- The problem:
In the material below, the required lines run from the one containing "RANJI MAHARAJAH OF" through the one containing "Grace O'Malley: The". Copy those lines exactly, ends included, and nothing else.

- Dataset entries:
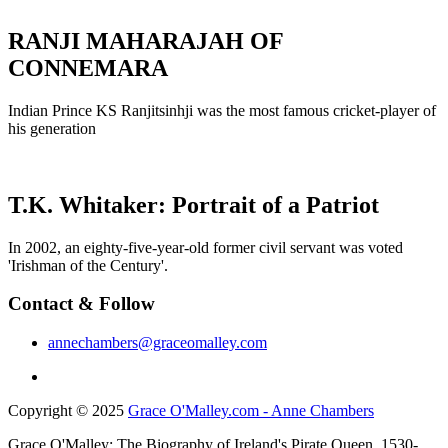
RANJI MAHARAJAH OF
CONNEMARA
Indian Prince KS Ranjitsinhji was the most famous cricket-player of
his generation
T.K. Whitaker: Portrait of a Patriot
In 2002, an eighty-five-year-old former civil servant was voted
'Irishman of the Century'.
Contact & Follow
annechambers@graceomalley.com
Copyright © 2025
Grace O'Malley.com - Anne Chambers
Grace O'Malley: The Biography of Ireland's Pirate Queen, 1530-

* * *

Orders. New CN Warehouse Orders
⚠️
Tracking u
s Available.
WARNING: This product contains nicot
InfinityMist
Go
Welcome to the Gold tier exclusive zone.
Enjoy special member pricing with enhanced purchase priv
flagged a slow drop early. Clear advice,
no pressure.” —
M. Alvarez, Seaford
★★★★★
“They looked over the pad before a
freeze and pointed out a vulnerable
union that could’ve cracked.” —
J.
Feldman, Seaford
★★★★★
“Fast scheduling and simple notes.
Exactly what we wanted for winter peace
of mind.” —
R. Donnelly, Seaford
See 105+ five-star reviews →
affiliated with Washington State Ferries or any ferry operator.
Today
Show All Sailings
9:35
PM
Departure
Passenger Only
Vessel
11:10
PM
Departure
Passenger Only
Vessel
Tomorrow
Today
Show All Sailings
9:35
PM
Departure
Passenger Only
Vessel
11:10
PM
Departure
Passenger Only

==

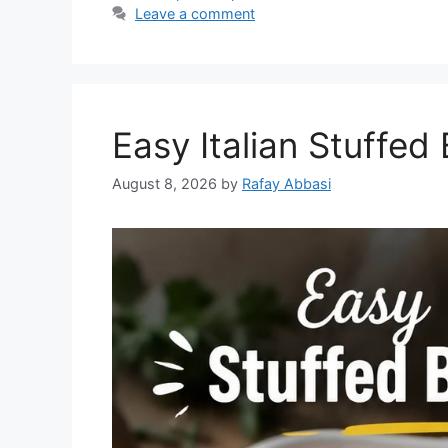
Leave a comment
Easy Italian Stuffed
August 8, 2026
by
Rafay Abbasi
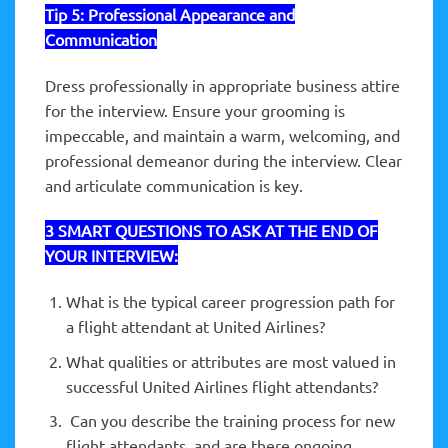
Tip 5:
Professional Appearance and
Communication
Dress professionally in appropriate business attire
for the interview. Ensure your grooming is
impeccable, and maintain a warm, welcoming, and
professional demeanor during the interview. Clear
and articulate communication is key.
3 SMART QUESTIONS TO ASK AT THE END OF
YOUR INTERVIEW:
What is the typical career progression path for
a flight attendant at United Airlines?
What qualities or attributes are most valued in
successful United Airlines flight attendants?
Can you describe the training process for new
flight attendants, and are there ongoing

- Answer space:
RANJI MAHARAJAH OF
CONNEMARA
Indian Prince KS Ranjitsinhji was the most famous cricket-player of
his generation
T.K. Whitaker: Portrait of a Patriot
In 2002, an eighty-five-year-old former civil servant was voted
'Irishman of the Century'.
Contact & Follow
annechambers@graceomalley.com
Copyright © 2025
Grace O'Malley.com - Anne Chambers
Grace O'Malley: The Biography of Ireland's Pirate Queen, 1530-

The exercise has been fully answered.